Sinais de riscos do Vioxx começaram a surgir pouco depois que a FDA (agência federal norte-americana que fiscaliza alimentos e remédios), aprovou sua chegada ao mercado, em 1999, para tratar dores causadas pela artrite e por outros problemas. O remédio não controlava a dor melhor do que concorrentes, mas reduzia a incidência de úlceras e de sangramento gastrointestinal.
Em 2000, a Merck submeteu à FDA estudo demonstrando que usuários de Vioxx corriam risco de ataques cardíacos e derrames quatro ou cinco vezes maiores do que usuários do naproxen, um analgésico tradicional. Os autores do estudo, financiado pela Merck, teorizavam que os resultados, na verdade, demonstravam efeitos benéficos do naproxen, e não efeitos adversos do Vioxx.
Em 2001, a FDA alertou a Merck de que suas campanhas promocionais estavam minimizando o risco cardiovascular do Vioxx, e divulgando de maneira errônea os resultados do estudo de 2000. No ano seguinte, a agência exigiu que a Merck acrescentasse ao rótulo do remédio um alerta quanto aos riscos intensificados de ataque cardíacos e derrame.
Em 2002, dois estudos indicaram que o naproxen não tinha efeito protetor perceptível sobre o sistema cardiovascular, e que o Vioxx, quando consumido em dosagens elevadas, intensificava riscos de distúrbios cardíacos.
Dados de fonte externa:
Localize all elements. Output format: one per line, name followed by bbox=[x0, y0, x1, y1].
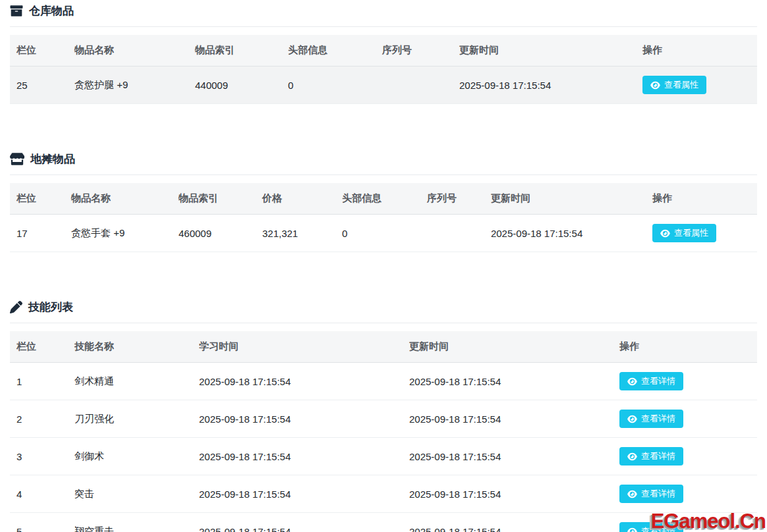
table-cell: 4 bbox=[10, 475, 68, 513]
table-cell: 17 bbox=[10, 215, 65, 252]
view-button-label: 查看详情 bbox=[641, 376, 675, 386]
column-header: 栏位 bbox=[10, 35, 68, 66]
table-header-row: 栏位物品名称物品索引头部信息序列号更新时间操作 bbox=[10, 35, 757, 66]
data-table: 栏位物品名称物品索引价格头部信息序列号更新时间操作 17贪慾手套 +946000… bbox=[10, 183, 757, 252]
table-cell: 2025-09-18 17:15:54 bbox=[192, 513, 403, 532]
column-header: 物品名称 bbox=[68, 35, 188, 66]
actions-cell: 查看详情 bbox=[613, 475, 757, 513]
section: 地摊物品 栏位物品名称物品索引价格头部信息序列号更新时间操作 17贪慾手套 +9… bbox=[10, 151, 757, 252]
table-cell: 321,321 bbox=[256, 215, 335, 252]
data-table: 栏位物品名称物品索引头部信息序列号更新时间操作 25贪慾护腿 +94400090… bbox=[10, 35, 757, 104]
table-cell: 2025-09-18 17:15:54 bbox=[403, 475, 613, 513]
section: 技能列表 栏位技能名称学习时间更新时间操作 1剑术精通2025-09-18 17… bbox=[10, 300, 757, 532]
column-header: 头部信息 bbox=[335, 183, 420, 215]
column-header: 物品名称 bbox=[65, 183, 172, 215]
data-table: 栏位技能名称学习时间更新时间操作 1剑术精通2025-09-18 17:15:5… bbox=[10, 331, 757, 532]
section-title: 仓库物品 bbox=[10, 3, 757, 18]
table-cell: 2025-09-18 17:15:54 bbox=[192, 363, 403, 400]
table-cell: 2025-09-18 17:15:54 bbox=[192, 400, 403, 438]
actions-cell: 查看详情 bbox=[613, 363, 757, 400]
section-title-text: 技能列表 bbox=[28, 300, 73, 315]
table-cell: 2025-09-18 17:15:54 bbox=[403, 363, 613, 400]
column-header: 序列号 bbox=[376, 35, 453, 66]
view-button-label: 查看属性 bbox=[664, 80, 698, 90]
divider bbox=[10, 174, 757, 175]
section-title: 技能列表 bbox=[10, 300, 757, 315]
table-cell: 0 bbox=[335, 215, 420, 252]
eye-icon bbox=[660, 229, 670, 238]
table-cell: 2025-09-18 17:15:54 bbox=[403, 400, 613, 438]
table-row: 25贪慾护腿 +944000902025-09-18 17:15:54查看属性 bbox=[10, 66, 757, 104]
view-button[interactable]: 查看详情 bbox=[619, 372, 683, 390]
eye-icon bbox=[627, 490, 637, 498]
divider bbox=[10, 26, 757, 27]
table-cell: 贪慾护腿 +9 bbox=[68, 66, 188, 104]
table-cell: 440009 bbox=[188, 66, 281, 104]
table-row: 5翔空重击2025-09-18 17:15:542025-09-18 17:15… bbox=[10, 513, 757, 532]
table-cell: 突击 bbox=[68, 475, 192, 513]
column-header: 头部信息 bbox=[281, 35, 376, 66]
table-cell: 刀刃强化 bbox=[68, 400, 192, 438]
column-header: 物品索引 bbox=[188, 35, 281, 66]
table-cell: 剑术精通 bbox=[68, 363, 192, 400]
view-button-label: 查看详情 bbox=[641, 489, 675, 499]
eye-icon bbox=[627, 527, 637, 532]
table-cell: 翔空重击 bbox=[68, 513, 192, 532]
view-button-label: 查看详情 bbox=[641, 451, 675, 462]
divider bbox=[10, 323, 757, 323]
store-icon bbox=[10, 153, 24, 165]
table-header-row: 栏位物品名称物品索引价格头部信息序列号更新时间操作 bbox=[10, 183, 757, 215]
eye-icon bbox=[627, 415, 637, 423]
table-cell: 2025-09-18 17:15:54 bbox=[403, 513, 613, 532]
eye-icon bbox=[627, 452, 637, 461]
eye-icon bbox=[650, 81, 660, 90]
column-header: 栏位 bbox=[10, 183, 65, 215]
column-header: 操作 bbox=[636, 35, 757, 66]
pen-icon bbox=[10, 301, 22, 313]
archive-icon bbox=[10, 5, 23, 17]
column-header: 物品索引 bbox=[172, 183, 256, 215]
table-cell: 2025-09-18 17:15:54 bbox=[192, 475, 403, 513]
section-title: 地摊物品 bbox=[10, 151, 757, 167]
table-row: 3剑御术2025-09-18 17:15:542025-09-18 17:15:… bbox=[10, 438, 757, 475]
table-row: 2刀刃强化2025-09-18 17:15:542025-09-18 17:15… bbox=[10, 400, 757, 438]
table-row: 17贪慾手套 +9460009321,32102025-09-18 17:15:… bbox=[10, 215, 757, 252]
view-button-label: 查看属性 bbox=[674, 228, 708, 238]
table-row: 1剑术精通2025-09-18 17:15:542025-09-18 17:15… bbox=[10, 363, 757, 400]
section-title-text: 仓库物品 bbox=[29, 3, 74, 18]
column-header: 价格 bbox=[256, 183, 335, 215]
actions-cell: 查看详情 bbox=[613, 400, 757, 438]
table-header-row: 栏位技能名称学习时间更新时间操作 bbox=[10, 331, 757, 363]
table-cell: 2025-09-18 17:15:54 bbox=[453, 66, 636, 104]
table-cell: 5 bbox=[10, 513, 68, 532]
actions-cell: 查看详情 bbox=[613, 438, 757, 475]
column-header: 学习时间 bbox=[192, 331, 403, 363]
actions-cell: 查看属性 bbox=[636, 66, 757, 104]
table-cell: 1 bbox=[10, 363, 68, 400]
view-button-label: 查看详情 bbox=[641, 413, 675, 424]
view-button[interactable]: 查看详情 bbox=[619, 485, 683, 503]
view-button[interactable]: 查看详情 bbox=[619, 410, 683, 428]
section: 仓库物品 栏位物品名称物品索引头部信息序列号更新时间操作 25贪慾护腿 +944… bbox=[10, 3, 757, 104]
table-cell: 2025-09-18 17:15:54 bbox=[403, 438, 613, 475]
column-header: 技能名称 bbox=[68, 331, 192, 363]
table-cell: 2 bbox=[10, 400, 68, 438]
column-header: 操作 bbox=[613, 331, 757, 363]
view-button[interactable]: 查看属性 bbox=[642, 76, 706, 94]
table-cell bbox=[420, 215, 484, 252]
watermark: EGameol.Cn bbox=[651, 510, 766, 532]
table-cell: 2025-09-18 17:15:54 bbox=[192, 438, 403, 475]
actions-cell: 查看属性 bbox=[646, 215, 757, 252]
table-cell: 3 bbox=[10, 438, 68, 475]
page: 仓库物品 栏位物品名称物品索引头部信息序列号更新时间操作 25贪慾护腿 +944… bbox=[0, 0, 767, 532]
column-header: 栏位 bbox=[10, 331, 68, 363]
section-title-text: 地摊物品 bbox=[30, 151, 75, 167]
column-header: 更新时间 bbox=[484, 183, 646, 215]
column-header: 操作 bbox=[646, 183, 757, 215]
column-header: 更新时间 bbox=[403, 331, 613, 363]
table-cell: 贪慾手套 +9 bbox=[65, 215, 172, 252]
view-button[interactable]: 查看详情 bbox=[619, 447, 683, 466]
table-cell: 剑御术 bbox=[68, 438, 192, 475]
view-button[interactable]: 查看属性 bbox=[652, 224, 716, 242]
table-cell: 460009 bbox=[172, 215, 256, 252]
A próxima grande descoberta científica sobre o Vioxx surgiu um ano mais tarde, quando um novo estudo financiado pela Merck, com base em levantamentos de fichas médicas, concluiu que o Vioxx, mesmo em dosagens moderadas, aumentava os riscos cardiovasculares. A Merck contestou as conclusões do estudo.
Em agosto, a Kaiser Permanente, organização de saúde sem fins lucrativos, informou que uma revisão nas fichas de seus pacientes indicava que aqueles que tomavam Vioxx em dosagens superiores a 25 miligramas enfrentavam riscos de ataques cardíacos e doenças cardiovasculares três vezes superiores à média.
A Merck vinha sustentando há muito que os primeiros estudos, como o da Kaiser Permanente, não podiam ser considerados porque eram baseados em fichas médicas, e não em testes clínicos nos quais os efeitos de um remédio são medidos em tempo real e usando um grupo de controle ao qual é administrado um placebo.
Na semana passada, a Merck recebeu más notícias dos pesquisadores envolvidos em um teste desse tipo. O teste, preparado para demonstrar que o Vioxx era efetivo para prevenir pólipos cancerosos no cólon, descobriu, em lugar disso, que o remédio aumentava o risco de ataques cardíacos e derrames.
Janet Skidmore, porta-voz da Merck, disse anteontem que o estudo sobre câncer de cólon foi o primeiro teste clínico a demonstrar esse tipo de resultado, e que a empresa agiu imediatamente ao receber os dados.
"Foi a primeira vez que essa espécie de estudo, um estudo científico padronizado, demonstrou essa espécie de resultado depois de 18 meses de tratamento", disse.
Mas David Campen, diretor de informação e utilização de medicamentos e informações médicas no Kaiser, disse acreditar que os resultados dos testes clínicos foram apenas mais um tijolo na muralha de provas contra o Vioxx. "Creio que concluíram que seria simplesmente arriscado demais para a empresa manter o medicamento no mercado."